Currently, antistatic measures using static eliminators are widely used in places and facilities where static electricity is generated. In this case, the static charge is to neutralize the static electricity charged on the object using ions, and the static charge is installed near the charged object to generate ions, and the charges of the charged object It refers to a device configured to move the opposite polar ions to the charged object to combine with the charge charge to neutralize.

As the ions are generated by the discharge from the static discharge electrode installed in the explosion-proof area, when the abnormal discharge occurs at the static discharge electrode, the static electricity may be ignited by combustible materials such as gas, steam, and dust, which may cause explosion. . In this way, the explosion-proof performance of the static eliminator itself is an important factor in antistatic measures using the static eliminator.
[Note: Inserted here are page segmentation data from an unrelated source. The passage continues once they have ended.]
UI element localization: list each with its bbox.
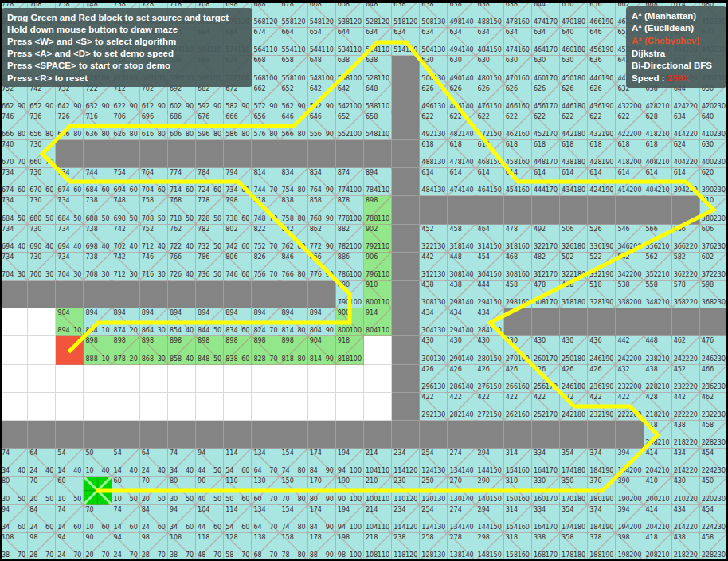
visited-cell[interactable]: 618418200 [616,140,644,168]
visited-cell[interactable]: 622452170 [532,112,560,140]
visited-cell[interactable]: 430250180 [560,336,588,364]
visited-cell[interactable]: 634504130 [420,28,448,56]
visited-cell[interactable]: 701060 [84,505,112,533]
visited-cell[interactable]: 1105060 [224,477,252,504]
wall-cell[interactable] [392,140,420,168]
wall-cell[interactable] [168,280,196,308]
visited-cell[interactable]: 73467460 [56,168,84,196]
source-block[interactable] [84,477,112,504]
visited-cell[interactable]: 442312130 [420,253,448,280]
wall-cell[interactable] [112,140,140,168]
wall-cell[interactable] [560,196,588,224]
visited-cell[interactable]: 73067060 [28,168,56,196]
wall-cell[interactable] [672,196,700,224]
wall-cell[interactable] [112,421,140,449]
wall-cell[interactable] [224,140,252,168]
wall-cell[interactable] [392,56,420,84]
visited-cell[interactable]: 74671630 [140,253,168,280]
visited-cell[interactable]: 438308130 [420,280,448,308]
unvisited-cell[interactable] [280,365,308,393]
visited-cell[interactable]: 642440 [28,449,56,477]
visited-cell[interactable]: 982870 [28,533,56,561]
wall-cell[interactable] [392,421,420,449]
unvisited-cell[interactable] [224,393,252,421]
target-block[interactable] [56,336,84,364]
visited-cell[interactable]: 654544110 [308,28,336,56]
visited-cell[interactable]: 618488130 [420,140,448,168]
visited-cell[interactable]: 454304150 [476,253,504,280]
visited-cell[interactable]: 350170180 [560,477,588,504]
open-list-cell[interactable]: 898788110 [364,196,392,224]
visited-cell[interactable]: 606376230 [700,225,728,253]
visited-cell[interactable]: 638488150 [476,0,504,28]
wall-cell[interactable] [392,336,420,364]
visited-cell[interactable]: 354174180 [560,505,588,533]
visited-cell[interactable]: 468308160 [504,253,532,280]
wall-cell[interactable] [56,140,84,168]
wall-cell[interactable] [364,140,392,168]
visited-cell[interactable]: 1547480 [280,449,308,477]
visited-cell[interactable]: 636446190 [588,56,616,84]
visited-cell[interactable]: 546346200 [616,225,644,253]
visited-cell[interactable]: 89483460 [224,308,252,336]
visited-cell[interactable]: 19090100 [336,477,364,504]
visited-cell[interactable]: 1044460 [196,505,224,533]
visited-cell[interactable]: 75266290 [0,84,28,112]
visited-cell[interactable]: 1346470 [252,449,280,477]
unvisited-cell[interactable] [84,393,112,421]
visited-cell[interactable]: 743440 [0,449,28,477]
visited-cell[interactable]: 648538110 [364,84,392,112]
unvisited-cell[interactable] [84,365,112,393]
visited-cell[interactable]: 614464150 [476,168,504,196]
unvisited-cell[interactable] [140,393,168,421]
visited-cell[interactable]: 274134140 [448,505,476,533]
visited-cell[interactable]: 422232190 [588,393,616,421]
unvisited-cell[interactable] [168,393,196,421]
visited-cell[interactable]: 81474470 [252,168,280,196]
visited-cell[interactable]: 626456170 [532,84,560,112]
visited-cell[interactable]: 84276280 [280,225,308,253]
visited-cell[interactable]: 71663680 [84,112,112,140]
visited-cell[interactable]: 702050 [28,477,56,504]
visited-cell[interactable]: 358178180 [560,533,588,561]
visited-cell[interactable]: 270130140 [448,477,476,504]
unvisited-cell[interactable] [168,365,196,393]
visited-cell[interactable]: 72263290 [84,84,112,112]
visited-cell[interactable]: 614434180 [560,168,588,196]
visited-cell[interactable]: 314154160 [504,505,532,533]
visited-cell[interactable]: 602372230 [700,253,728,280]
visited-cell[interactable]: 74468460 [84,168,112,196]
unvisited-cell[interactable] [224,365,252,393]
visited-cell[interactable]: 436246190 [588,336,616,364]
visited-cell[interactable]: 943460 [0,505,28,533]
visited-cell[interactable]: 648548100 [308,56,336,84]
visited-cell[interactable]: 634494140 [448,28,476,56]
visited-cell[interactable]: 438298140 [448,280,476,308]
open-list-cell[interactable]: 918818100 [336,336,364,364]
wall-cell[interactable] [168,421,196,449]
visited-cell[interactable]: 620390230 [700,168,728,196]
visited-cell[interactable]: 218108110 [364,533,392,561]
visited-cell[interactable]: 74270240 [112,225,140,253]
visited-cell[interactable]: 278138140 [448,533,476,561]
visited-cell[interactable]: 624404220 [672,140,700,168]
wall-cell[interactable] [504,196,532,224]
visited-cell[interactable]: 89486430 [140,308,168,336]
visited-cell[interactable]: 626496130 [420,84,448,112]
wall-cell[interactable] [532,421,560,449]
visited-cell[interactable]: 67659680 [196,112,224,140]
visited-cell[interactable]: 68660680 [168,112,196,140]
wall-cell[interactable] [392,196,420,224]
visited-cell[interactable]: 803050 [168,477,196,504]
visited-cell[interactable]: 610380230 [700,196,728,224]
wall-cell[interactable] [588,308,616,336]
visited-cell[interactable]: 238118120 [392,533,420,561]
visited-cell[interactable]: 298148150 [476,533,504,561]
visited-cell[interactable]: 210100110 [364,477,392,504]
visited-cell[interactable]: 438218220 [672,533,700,561]
visited-cell[interactable]: 314154160 [504,449,532,477]
unvisited-cell[interactable] [0,308,28,336]
visited-cell[interactable]: 658538120 [336,0,364,28]
visited-cell[interactable]: 89485440 [168,308,196,336]
visited-cell[interactable]: 1748490 [308,449,336,477]
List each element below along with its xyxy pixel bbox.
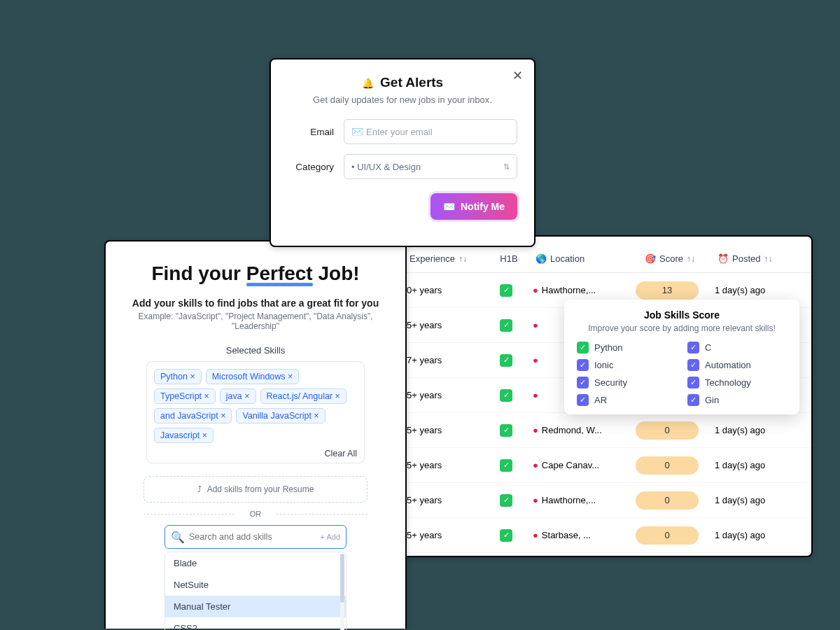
cell-experience: 5+ years: [401, 495, 485, 505]
skill-chip[interactable]: TypeScript ×: [154, 388, 216, 404]
pin-icon: ●: [533, 460, 538, 470]
selected-skills-box: Python ×Microsoft Windows ×TypeScript ×j…: [146, 361, 365, 463]
dropdown-item[interactable]: NetSuite: [165, 574, 346, 596]
skill-search-input[interactable]: [189, 532, 321, 542]
check-icon: ✓: [500, 354, 512, 367]
popover-subtitle: Improve your score by adding more releva…: [577, 323, 787, 333]
add-from-resume-button[interactable]: ⤴ Add skills from your Resume: [144, 476, 368, 503]
check-icon: ✓: [500, 459, 512, 472]
score-pill: 0: [636, 456, 699, 475]
skill-search[interactable]: 🔍 + Add: [164, 525, 346, 549]
sort-icon: ↑↓: [687, 254, 695, 264]
skill-chip[interactable]: java ×: [220, 388, 256, 404]
cell-h1b: ✓: [485, 354, 527, 367]
check-icon: ✓: [500, 424, 512, 437]
dropdown-item[interactable]: Blade: [165, 552, 346, 574]
cell-score: 0: [625, 491, 709, 510]
skill-chip[interactable]: Microsoft Windows ×: [206, 369, 300, 384]
skill-checkbox-item[interactable]: ✓Gin: [687, 394, 787, 406]
add-button[interactable]: + Add: [321, 533, 340, 541]
cell-experience: 0+ years: [401, 285, 485, 295]
or-separator: OR: [144, 510, 368, 518]
scrollbar[interactable]: [340, 554, 344, 630]
popover-title: Job Skills Score: [577, 309, 787, 321]
skill-chip[interactable]: and JavaScript ×: [154, 408, 232, 424]
score-pill: 0: [636, 526, 699, 545]
col-posted[interactable]: ⏰ Posted ↑↓: [712, 253, 803, 264]
clock-icon: ⏰: [718, 253, 729, 264]
skill-checkbox-item[interactable]: ✓Ionic: [577, 359, 676, 371]
skill-checkbox-item[interactable]: ✓Security: [577, 377, 676, 388]
skill-chip[interactable]: Python ×: [154, 369, 202, 384]
cell-score: 0: [625, 456, 709, 475]
checkbox-icon: ✓: [577, 377, 589, 388]
panel-example: Example: "JavaScript", "Project Manageme…: [127, 312, 384, 331]
cell-h1b: ✓: [485, 389, 527, 402]
skill-checkbox-item[interactable]: ✓Python: [577, 342, 676, 354]
cell-experience: 5+ years: [401, 320, 485, 330]
cell-location: ●Hawthorne,...: [527, 495, 625, 505]
dropdown-item[interactable]: Manual Tester: [165, 596, 346, 617]
skill-chip[interactable]: Javascript ×: [154, 428, 214, 443]
notify-button[interactable]: ✉️ Notify Me: [430, 193, 517, 220]
cell-posted: 1 day(s) ago: [709, 285, 800, 295]
col-experience[interactable]: Experience ↑↓: [404, 253, 488, 264]
table-row[interactable]: 5+ years✓●Cape Canav...01 day(s) ago: [401, 448, 811, 483]
skill-dropdown: BladeNetSuiteManual TesterCSS2: [164, 552, 346, 630]
chevrons-icon: ⇅: [503, 162, 510, 172]
highlighted-word: Perfect: [246, 262, 313, 285]
cell-h1b: ✓: [485, 319, 527, 332]
pin-icon: ●: [533, 390, 538, 400]
score-pill: 0: [636, 421, 699, 440]
cell-location: ●Redmond, W...: [527, 425, 625, 435]
col-score[interactable]: 🎯 Score ↑↓: [628, 253, 712, 264]
score-pill: 13: [636, 281, 699, 300]
checkbox-icon: ✓: [687, 394, 699, 406]
dropdown-item[interactable]: CSS2: [165, 617, 346, 630]
skill-checkbox-item[interactable]: ✓Technology: [687, 377, 787, 388]
col-h1b[interactable]: H1B: [488, 253, 530, 264]
checkbox-icon: ✓: [687, 359, 699, 371]
category-select[interactable]: • UI/UX & Design ⇅: [344, 154, 517, 179]
skill-checkbox-item[interactable]: ✓C: [687, 342, 787, 354]
skill-chip[interactable]: Vanilla JavaScript ×: [236, 408, 325, 424]
cell-posted: 1 day(s) ago: [709, 530, 800, 540]
checkbox-icon: ✓: [577, 394, 589, 406]
check-icon: ✓: [500, 284, 512, 297]
checkbox-icon: ✓: [687, 342, 699, 354]
skill-checkbox-item[interactable]: ✓AR: [577, 394, 676, 406]
cell-experience: 5+ years: [401, 425, 485, 435]
check-icon: ✓: [500, 319, 512, 332]
cell-h1b: ✓: [485, 459, 527, 472]
skill-chip[interactable]: React.js/ Angular ×: [260, 388, 346, 404]
category-selected-value: • UI/UX & Design: [351, 162, 421, 172]
col-location[interactable]: 🌎 Location: [530, 253, 628, 264]
cell-h1b: ✓: [485, 494, 527, 507]
get-alerts-modal: ✕ 🔔 Get Alerts Get daily updates for new…: [270, 58, 536, 247]
check-icon: ✓: [500, 389, 512, 402]
cell-posted: 1 day(s) ago: [709, 495, 800, 505]
cell-posted: 1 day(s) ago: [709, 460, 800, 470]
cell-h1b: ✓: [485, 529, 527, 542]
clear-all-button[interactable]: Clear All: [154, 449, 357, 458]
table-row[interactable]: 5+ years✓●Redmond, W...01 day(s) ago: [401, 413, 811, 448]
alerts-title: 🔔 Get Alerts: [288, 75, 517, 90]
cell-score: 13: [625, 281, 709, 300]
email-input[interactable]: [366, 127, 510, 137]
find-job-panel: Find your Perfect Job! Add your skills t…: [104, 240, 407, 629]
pin-icon: ●: [533, 425, 538, 435]
cell-score: 0: [625, 421, 709, 440]
email-field[interactable]: ✉️: [344, 119, 517, 144]
cell-score: 0: [625, 526, 709, 545]
cell-h1b: ✓: [485, 284, 527, 297]
close-icon[interactable]: ✕: [512, 68, 523, 83]
skills-score-popover: Job Skills Score Improve your score by a…: [564, 300, 799, 414]
skill-checkbox-item[interactable]: ✓Automation: [687, 359, 787, 371]
sort-icon: ↑↓: [764, 254, 772, 264]
table-row[interactable]: 5+ years✓●Starbase, ...01 day(s) ago: [401, 518, 811, 553]
target-icon: 🎯: [645, 253, 656, 264]
cell-location: ●Hawthorne,...: [527, 285, 625, 295]
table-row[interactable]: 5+ years✓●Hawthorne,...01 day(s) ago: [401, 483, 811, 518]
cell-location: ●Starbase, ...: [527, 530, 625, 540]
cell-location: ●Cape Canav...: [527, 460, 625, 470]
Accordingly, the present invention has been made in view of the above-described state of the art, and prevents ignition of a flammable material due to abnormal discharge and spark generation by limiting the discharge energy during abnormal discharge and spark generation in the antistatic electrode or the high voltage cable. The purpose is to provide an explosion-proof static eliminator designed to be able to do so.

In order to achieve the above object, an explosion-proof static eliminator according to the present invention includes a power supply device and a static discharge electrode which generates ions by applying a high voltage from the power supply device through a high-voltage cable, wherein the power supply includes: The apparatus includes a pulse transformer for supplying a high voltage to the antistatic electrode, a relay having a first contact formed at a power input end of the pulse transformer, an abnormal discharge of the antistatic electrode and the high voltage cable from an output signal of the pulse transformer, and And a control unit for detecting the occurrence of spark and the abnormal output voltage of the pulse transformer and driving the relay to control the first contact to be opened to limit the power supply to the pulse transformer.

Here, the explosion-proof static eliminator further comprises an alarm means for alarming at the time of abnormal discharge and spark generation, the relay further comprises a second contact provided on the power input end side of the alarm means; The two contacts are closed at the time of the abnormal discharge and the spark, so that power is supplied to the alarm means so that an alarm is issued.

The control unit includes an abnormal discharge detector for detecting abnormal discharge of the antistatic electrode and the high voltage cable from the output of the pulse transformer, and spark generation of the static discharge electrode and the high voltage cable based on the abnormality of the high voltage output from the output of the pulse transformer. And a control unit for driving control of the relay according to a detection result of the high voltage output abnormality detecting unit for detecting a voltage, a relay driving unit for configuring the relay, and a detection result of the abnormal discharge detecting unit and the high voltage output abnormality detecting unit.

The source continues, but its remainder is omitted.